Skomal, 43, became a quasi-celebrity because of his role last fall in coaxing the 1,700-pound leviathan back out to sea from a Naushon Island lagoon. The female shark, nicknamed ''Gretel" by the public, captivated locals, tourists, and media from around the world during its 14-day captivity. Skomal, who studied great whites off the coast of southern Australia, relived his experience with the famous shark Wednesday night for a sold-out audience of 400 at the New England Aquarium.
The movie ''Jaws" gave the great white a bad reputation, said Skomal in an interview. Through his work, Skomal tries to debunk the myth that sharks prey on people. The great white is a small-brained fish, he said, and isn't good at telling the difference between humans and its usual prey -- dolphins, seals, or sea lions.
Two recent shark attacks along Florida's Gulf Coast injured one boy who was fishing in waist-deep water and killed a girl who was swimming 200 yards from shore; both sharks were believed to be the more aggressive bull shark. There have been no shark-related deaths in New England waters since 1936, when a teenage boy from Dorchester was killed in Mattapoisett by what was thought to be a great white, according to an aquarium spokesman.
Atlantic great whites are shrouded in mystery and tend to feed far off shore, Skomal said. Because sightings are rare, researchers do not know much about their migratory patterns.
''Personally, it was like a gift," Skomal said of the surprise visitor to the Cape. ''It was the single highlight of my career to spend 14 days with a great white in a New England estuary."
Doubting the shark would stick around for long, Skomal pulled out a spear and tagged the base of its dorsal fin with a satellite tracking device so he could study its movements over the next six months.
''I thought she'd swim out as easily as she swam in," he said. ''I was grossly wrong."

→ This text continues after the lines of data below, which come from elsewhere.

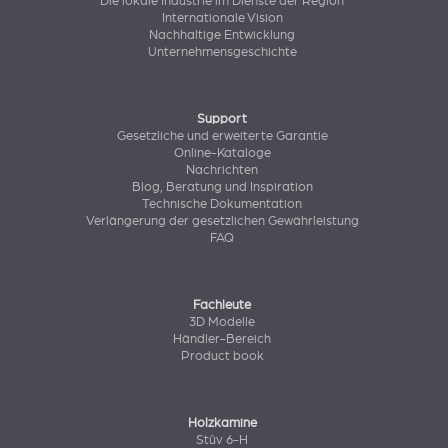
Die lokale Industrie im Dienste der Region
Internationale Vision
Nachhaltige Entwicklung
Unternehmensgeschichte
Support
Gesetzliche und erweiterte Garantie
Online-Kataloge
Nachrichten
Blog, Beratung und Inspiration
Technische Dokumentation
Verlängerung der gesetzlichen Gewährleistung
FAQ
Fachleute
3D Modelle
Händler-Bereich
Product book
Holzkamine
Stûv 6-H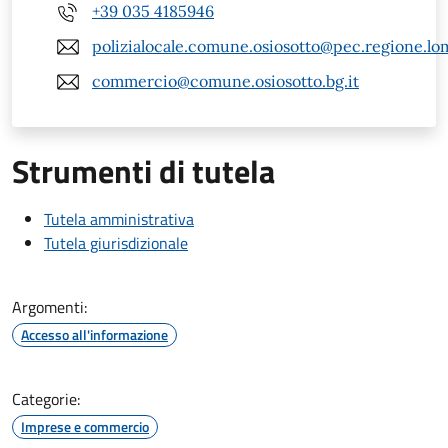
+39 035 4185946
polizialocale.comune.osiosotto@pec.regione.lom
commercio@comune.osiosotto.bg.it
Strumenti di tutela
Tutela amministrativa
Tutela giurisdizionale
Argomenti:
Accesso all'informazione
Categorie:
Imprese e commercio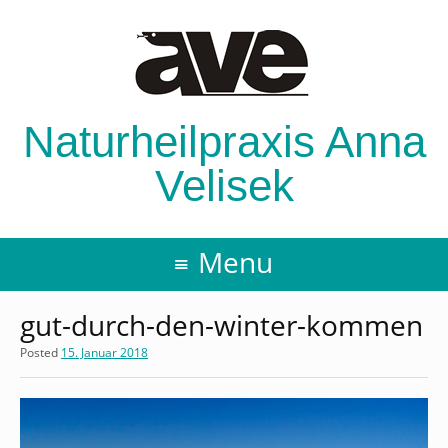
Naturheilpraxis Anna
Velisek
Menu
gut-durch-den-winter-kommen
Posted
15. Januar 2018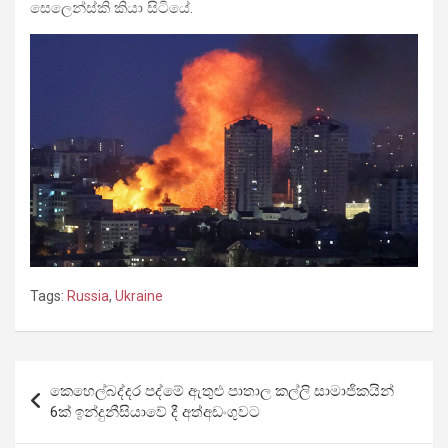
සෙලෙන්ස්කි කියා සිටියේ.
Tags:
Russia
,
Ukraine
Post
කෙහෙල්බද්දර පද්මේ ඇතුළු පාතාල කල්ලි සාමාජිකයින්
navigation
6ක් ඉන්දුනීසියාවේ දී අත්අඩංගුවට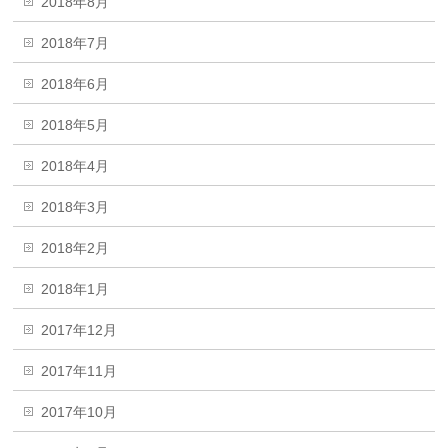
2018年8月
2018年7月
2018年6月
2018年5月
2018年4月
2018年3月
2018年2月
2018年1月
2017年12月
2017年11月
2017年10月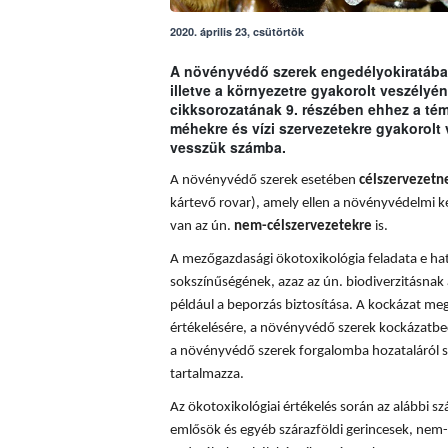
2020. április 23, csütörtök
A növényvédő szerek engedélyokiratában
illetve a környezetre gyakorolt veszély
cikksorozatának 9. részében ehhez a t
méhekre és vízi szervezetekre gyakorolt
vesszük számba.
A növényvédő szerek esetében
célszervezetn
kártevő rovar), amely ellen a növényvédelmi k
van az ún.
nem-célszervezetekre
is.
A mezőgazdasági ökotoxikológia feladata e hatá
sokszínűségének, azaz az ún. biodiverzitásnak 
például a beporzás biztosítása. A
kockázat meg
értékelésére, a növényvédő szerek kockázatbec
a növényvédő szerek forgalomba hozataláról s
tartalmazza.
Az ökotoxikológiai értékelés során az alábbi sz
emlősök és egyéb szárazföldi gerincesek, nem-c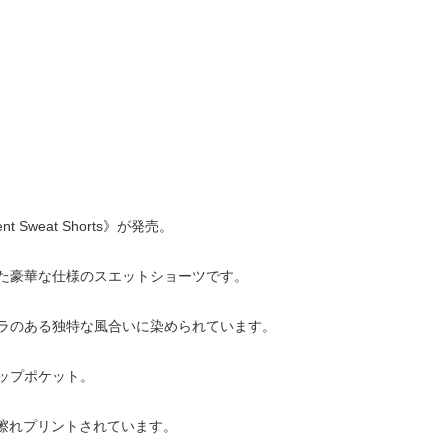
nt Sweat Shorts》が発売。
た豪華な仕様のスエットショーツです。
ラのある独特な風合いに染められています。
ップポケット。
ゴが擦れプリントされています。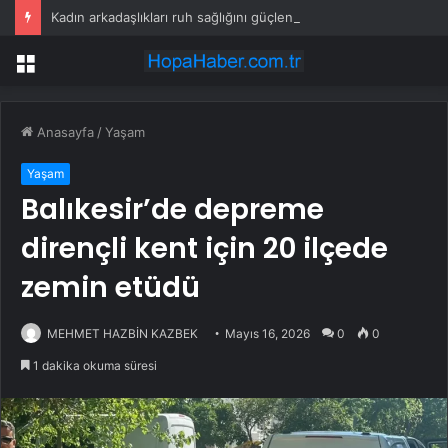
Kadın arkadaşlıkları ruh sağlığını güçlendiriyor
Menü
Anasayfa
/
Yaşam
Yaşam
Balıkesir’de depreme
dirençli kent için 20 ilçede
zemin etüdü
MEHMET HAZBİN KAZBEK
Mayıs 16, 2026
0
0
1 dakika okuma süresi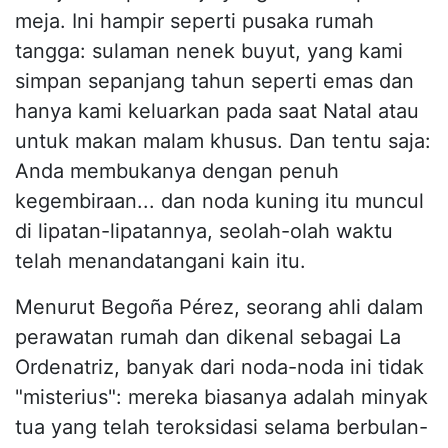
meja. Ini hampir seperti pusaka rumah
tangga: sulaman nenek buyut, yang kami
simpan sepanjang tahun seperti emas dan
hanya kami keluarkan pada saat Natal atau
untuk makan malam khusus. Dan tentu saja:
Anda membukanya dengan penuh
kegembiraan... dan noda kuning itu muncul
di lipatan-lipatannya, seolah-olah waktu
telah menandatangani kain itu.
Menurut Begoña Pérez, seorang ahli dalam
perawatan rumah dan dikenal sebagai La
Ordenatriz, banyak dari noda-noda ini tidak
"misterius": mereka biasanya adalah minyak
tua yang telah teroksidasi selama berbulan-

The next morning, the shark was still swimming near the middle of the pond where the water was deepest, at about 25 feet. It was too scared to head towards the shallow rocky opening to the ocean.

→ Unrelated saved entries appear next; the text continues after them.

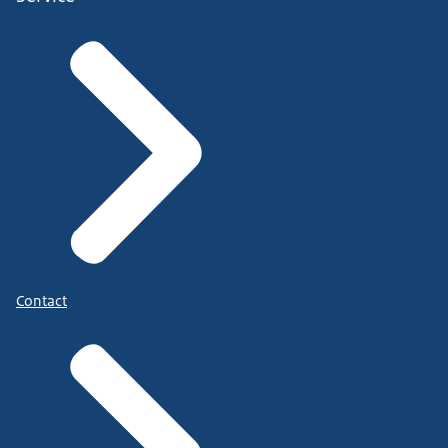
Contact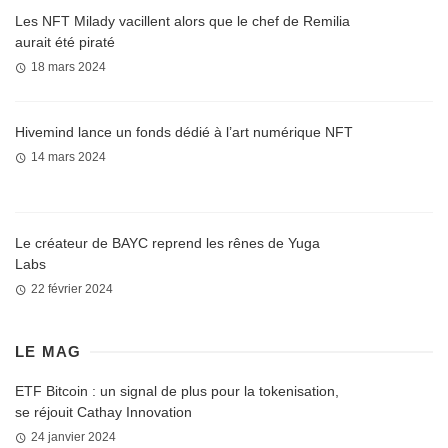
Les NFT Milady vacillent alors que le chef de Remilia
aurait été piraté
18 mars 2024
Hivemind lance un fonds dédié à l’art numérique NFT
14 mars 2024
Le créateur de BAYC reprend les rênes de Yuga
Labs
22 février 2024
LE MAG
ETF Bitcoin : un signal de plus pour la tokenisation,
se réjouit Cathay Innovation
24 janvier 2024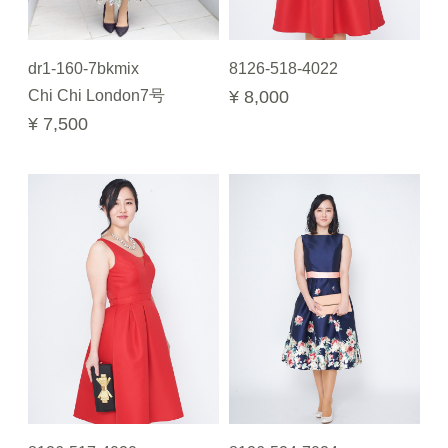
dr1-160-7bkmix
8126-518-4022
Chi Chi London7号
¥ 8,000
¥ 7,500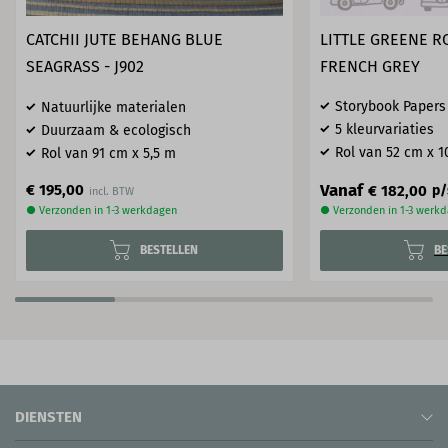
CATCHII JUTE BEHANG BLUE
LITTLE GREENE RO
SEAGRASS - J902
FRENCH GREY
Storybook Papers
Natuurlijke materialen
5 kleurvariaties
Duurzaam & ecologisch
Rol van 52 cm x 1
Rol van 91 cm x 5,5 m
Vanaf
€ 195,00
€ 182,00
p/
● Verzonden in 1-3 werkdagen
● Verzonden in 1-3 werk
BESTELLEN
BE
DIENSTEN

For the next week and a half, Skomal and about 20 others tried to lure the shark out with bait -- blue fish, tuna, even a dead seal. They made silt clouds out of powdered lime, hoping to cloud the water and edge the shark closer to sea. They generated an electric field. The shark ignored them all. Skomal spent nights at a friend's house in Falmouth, returning to his Martha's Vineyard home only to grab more clothes.
On the 11th day, local fishermen cast netting to force the shark to swim south. Skomal and the others nudged it through the opening by spraying water.

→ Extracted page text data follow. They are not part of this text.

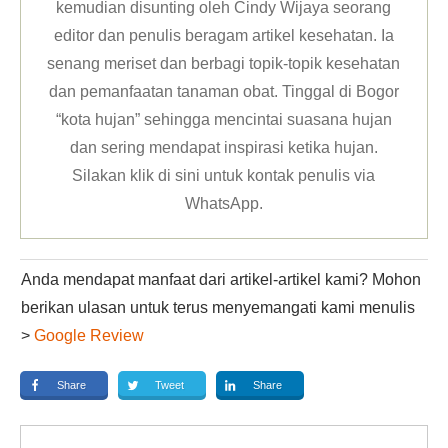
kemudian disunting oleh Cindy Wijaya seorang
editor dan penulis beragam artikel kesehatan. Ia
senang meriset dan berbagi topik-topik kesehatan
dan pemanfaatan tanaman obat. Tinggal di Bogor
“kota hujan” sehingga mencintai suasana hujan
dan sering mendapat inspirasi ketika hujan.
Silakan klik
di sini untuk kontak penulis via
WhatsApp
.
Anda mendapat manfaat dari artikel-artikel kami? Mohon
berikan ulasan untuk terus menyemangati kami menulis
>
Google Review
Share
Tweet
Share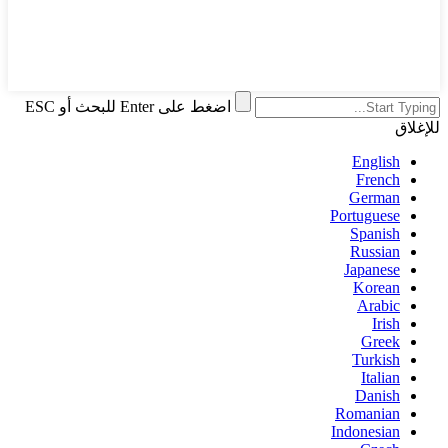
اضغط على Enter للبحث أو ESC
للإغلاق
English
French
German
Portuguese
Spanish
Russian
Japanese
Korean
Arabic
Irish
Greek
Turkish
Italian
Danish
Romanian
Indonesian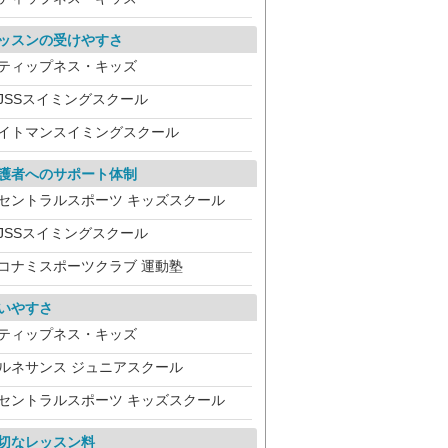
ッスンの受けやすさ
ティップネス・キッズ
JSSスイミングスクール
イトマンスイミングスクール
護者へのサポート体制
セントラルスポーツ キッズスクール
JSSスイミングスクール
コナミスポーツクラブ 運動塾
いやすさ
ティップネス・キッズ
ルネサンス ジュニアスクール
セントラルスポーツ キッズスクール
切なレッスン料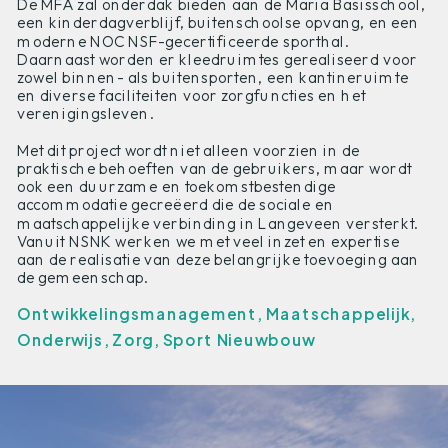
De MFA zal onderdak bieden aan de Maria Basisschool,
een kinderdagverblijf, buitenschoolse opvang, en een
moderne NOC NSF-gecertificeerde sporthal.
Daarnaast worden er kleedruimtes gerealiseerd voor
zowel binnen- als buitensporten, een kantineruimte
en diverse faciliteiten voor zorgfuncties en het
verenigingsleven.
Met dit project wordt niet alleen voorzien in de
praktische behoeften van de gebruikers, maar wordt
ook een duurzame en toekomstbestendige
accommodatie gecreëerd die de sociale en
maatschappelijke verbinding in Langeveen versterkt.
Vanuit NSNK werken we met veel inzet en expertise
aan de realisatie van deze belangrijke toevoeging aan
de gemeenschap.
Ontwikkelingsmanagement, Maatschappelijk,
Onderwijs, Zorg, Sport Nieuwbouw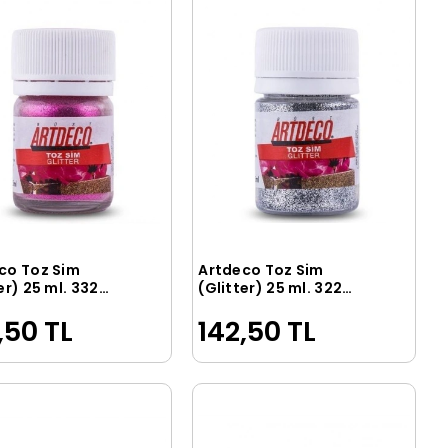
co Toz Sim
Artdeco Toz Sim
Sepete Ekle
Sepete Ekle
er) 25 ml. 332
(Glitter) 25 ml. 322
Gümüş
,50 TL
142,50 TL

But the shark instead swam into a neighboring bay that was only about 4 feet deep. Again using water pumps, he and others finally freed the shark Oct. 4.
The next day, he spoke about the shark in an interview with ''Good Morning America." Afterward, he got an e-mail telling him the tracking device had fallen off the shark about an hour after it swam out to sea.
"It was like a kick in the stomach for me," said Skomal, who had spent up to six hours a day with the shark. ''I went from one of my highest highs to one of my lowest lows."
Still, Skomal said he hopes to have the opportunity to track more great white sharks in the Atlantic. Skomal predicts that the summer will bring one or two credible reports of a great white sighting within miles of Cape Cod.
''This was just the beginning of learning more about this elusive critter," he said.